Il 10 agosto 1985, nel giorno della festa di San Lorenzo, morì “ringhiando” il piccolo cane randagio che per anni aveva percorso le vie di Seravezza. Per conoscere le esatte cause della sua morte, visto che era un cane a cui mi ero affezionato per le ragioni che spiegherò più avanti, mi recai a Pietrasanta per parlare con il veterinario che lo aveva visitato. Seppi così che era stato massacrato a colpi di bastone. Ricordo che il veterinario, raccontandomi che aveva inviato la testa dell'animale a Pisa per sapere se l'animale fosse o meno affetto da rabbia, mi fece capire di aver sofferto non poco nel vedere davanti ai suoi occhi un cane ucciso con così tanta violenza.
Aggiungo, per fare chiarezza, che a Seravezza si era sparsa la voce che il cane avesse devastato il piccolo orto che un uomo coltivava sull'argine del fiume Versilia, vicino al ponticello pedonale vicino alla caserma dei carabinieri. Non voglio aggiungere altro, mi fa solo piacere parlare di quel cane, così come l'avevo conosciuto, un animale sensibile e affettuoso.
Sul muso, intorno all'occhio sinistro, aveva una macchia nera a forma di cerchio, e per tale motivo quando apparve la prima volta a Seravezza, malconcio per le botte che gli erano state inferte (fatto raccontatomi da un uomo che lo aveva visto così malridotto), qualcuno gli affibbiò il nome “Dayan” a ricordo, senza alcuna irriverenza, del mitico generale israeliano che aveva una benda nera sull'occhio. Altre persone, invece, lo battezzarono “Boby”, nome sicuramente più scontato ma forse più appropriato per un cane.
Molte persone avevano tentato di tenerlo con sé, dandogli da mangiare e accudendolo. Lui però, anche se capace di esternare sentimenti di amore e gratitudine nei riguardi di tutti coloro che per anni provvedevano a lui, preferì sempre vivere da randagio ma libero. Docile e innocuo apparteneva a tutti. Divenne così il "cane di Seravezza".
Per giorni e giorni attendeva il ritorno a casa dall'ospedale di persone che gli volevano bene. E lui contraccambiava l'amore ricevuto. Arrivò perfino a rendere omaggio a persone defunte, come fece quando morì mia suocera Bruna Guerrini. Ricordo che entrò nella camera ardente della chiesa dell'Annunziata di Seravezza, dove rimase accucciato per lungo tempo ai piedi del marito della cara defunta e degli altri suoi stretti familiari, che stavano intorno al feretro.
Nelle sue lunghe stagioni dell'amore si rivelò più ardimentoso di “Romeo”: si rese protagonista di spettacolari cadute nel fiume, dopo spericolati balzi spiccati dal muro per raggiungere invano la sua “Giulietta”, chiusa sul terrazzino di una casa costruita ai margini dell'alveo.
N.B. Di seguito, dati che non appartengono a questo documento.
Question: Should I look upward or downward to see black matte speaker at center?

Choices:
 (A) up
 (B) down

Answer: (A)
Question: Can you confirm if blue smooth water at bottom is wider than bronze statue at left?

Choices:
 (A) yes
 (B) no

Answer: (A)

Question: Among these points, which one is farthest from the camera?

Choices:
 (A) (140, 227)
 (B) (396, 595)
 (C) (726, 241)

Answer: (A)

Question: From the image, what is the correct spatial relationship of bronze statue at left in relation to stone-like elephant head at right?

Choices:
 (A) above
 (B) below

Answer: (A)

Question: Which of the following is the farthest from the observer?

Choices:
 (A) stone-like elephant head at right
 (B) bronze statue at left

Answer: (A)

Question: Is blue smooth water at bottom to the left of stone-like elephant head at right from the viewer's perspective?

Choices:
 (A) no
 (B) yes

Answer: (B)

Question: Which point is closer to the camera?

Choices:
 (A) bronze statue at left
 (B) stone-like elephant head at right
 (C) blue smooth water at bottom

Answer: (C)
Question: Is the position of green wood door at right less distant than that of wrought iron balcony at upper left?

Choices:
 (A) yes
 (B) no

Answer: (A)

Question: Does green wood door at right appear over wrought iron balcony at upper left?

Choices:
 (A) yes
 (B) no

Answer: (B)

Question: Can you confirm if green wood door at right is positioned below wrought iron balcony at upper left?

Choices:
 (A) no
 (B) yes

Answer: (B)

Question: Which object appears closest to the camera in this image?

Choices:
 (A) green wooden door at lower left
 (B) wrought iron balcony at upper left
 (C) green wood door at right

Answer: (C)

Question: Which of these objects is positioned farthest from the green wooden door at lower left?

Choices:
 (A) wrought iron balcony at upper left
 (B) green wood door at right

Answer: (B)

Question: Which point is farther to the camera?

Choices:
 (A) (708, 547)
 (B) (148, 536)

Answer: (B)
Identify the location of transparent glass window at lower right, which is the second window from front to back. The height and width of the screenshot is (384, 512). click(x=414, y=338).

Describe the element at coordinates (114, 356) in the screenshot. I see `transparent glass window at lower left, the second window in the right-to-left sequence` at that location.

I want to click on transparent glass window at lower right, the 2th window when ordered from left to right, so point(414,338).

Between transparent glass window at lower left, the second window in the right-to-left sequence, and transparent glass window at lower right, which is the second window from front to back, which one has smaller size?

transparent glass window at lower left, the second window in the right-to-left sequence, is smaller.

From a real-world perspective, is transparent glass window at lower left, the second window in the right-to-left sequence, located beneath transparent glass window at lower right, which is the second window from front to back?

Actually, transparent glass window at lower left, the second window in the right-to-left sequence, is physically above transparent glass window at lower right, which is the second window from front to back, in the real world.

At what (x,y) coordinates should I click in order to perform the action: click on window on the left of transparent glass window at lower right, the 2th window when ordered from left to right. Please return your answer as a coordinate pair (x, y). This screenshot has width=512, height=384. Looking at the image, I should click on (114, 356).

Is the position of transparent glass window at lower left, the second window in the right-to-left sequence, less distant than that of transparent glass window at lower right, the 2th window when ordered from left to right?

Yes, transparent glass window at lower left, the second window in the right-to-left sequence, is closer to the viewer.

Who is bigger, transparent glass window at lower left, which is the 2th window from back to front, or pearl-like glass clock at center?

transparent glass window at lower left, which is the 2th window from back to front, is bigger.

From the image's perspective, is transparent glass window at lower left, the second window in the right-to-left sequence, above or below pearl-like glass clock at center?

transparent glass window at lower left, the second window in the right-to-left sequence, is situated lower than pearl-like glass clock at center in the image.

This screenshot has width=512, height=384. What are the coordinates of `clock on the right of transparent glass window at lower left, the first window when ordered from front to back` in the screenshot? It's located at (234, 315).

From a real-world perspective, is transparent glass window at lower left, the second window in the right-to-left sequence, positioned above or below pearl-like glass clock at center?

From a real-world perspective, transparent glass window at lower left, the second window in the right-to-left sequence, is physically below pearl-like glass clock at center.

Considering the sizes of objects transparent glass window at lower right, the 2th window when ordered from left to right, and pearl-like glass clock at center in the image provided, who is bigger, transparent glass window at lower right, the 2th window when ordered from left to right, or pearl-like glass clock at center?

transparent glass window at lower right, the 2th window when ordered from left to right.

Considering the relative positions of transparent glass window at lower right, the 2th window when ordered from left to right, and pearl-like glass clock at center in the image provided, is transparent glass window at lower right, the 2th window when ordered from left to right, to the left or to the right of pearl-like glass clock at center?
Sospiri di sollievo furono tirati da coloro che lo rividero rialzarzi miracolosamente, illeso, pronto a ripetere altri balzi sfortunati.
Negli ultimi tempi della sua vita il suo pelo aveva perso la lucentezza di un tempo. Gli era rimasto un solo dente incisivo, oltre ai molari, coi quali riusciva ancora a frantumare parzialmente gli ossi che riceveva in abbondanza. E fu proprio sul terreno dove probabilmente aveva nascosto i suoi preziosi ossi che fu ucciso.
Anche se randagio e non di razza è stato un grande cane. La sua morte procurò a molte persone un enorme dispiacere. Mio suocero Giuseppe Pucci, che spesso amava accarezzarlo e portalo in giro con sé, soffrì non poco quando gli dissero il cane era stato ammazzato. Ricordo che per la forte commozione gli si riempirono gli occhi di lacrime.
1 commento:
Me lo ricordo ancora Dayan... un cane buonissimo, un vero amico. Voleva un gran bene al nonno Beppe e a tutti i suoi familiari, me compreso. Aveva degli atteggiamenti quasi umani. Solo un disgraziato senza cuore e umanità poteva arrivare a ucciderlo a randellate. Chissà poi per quale assurda ragione... povero Dayan!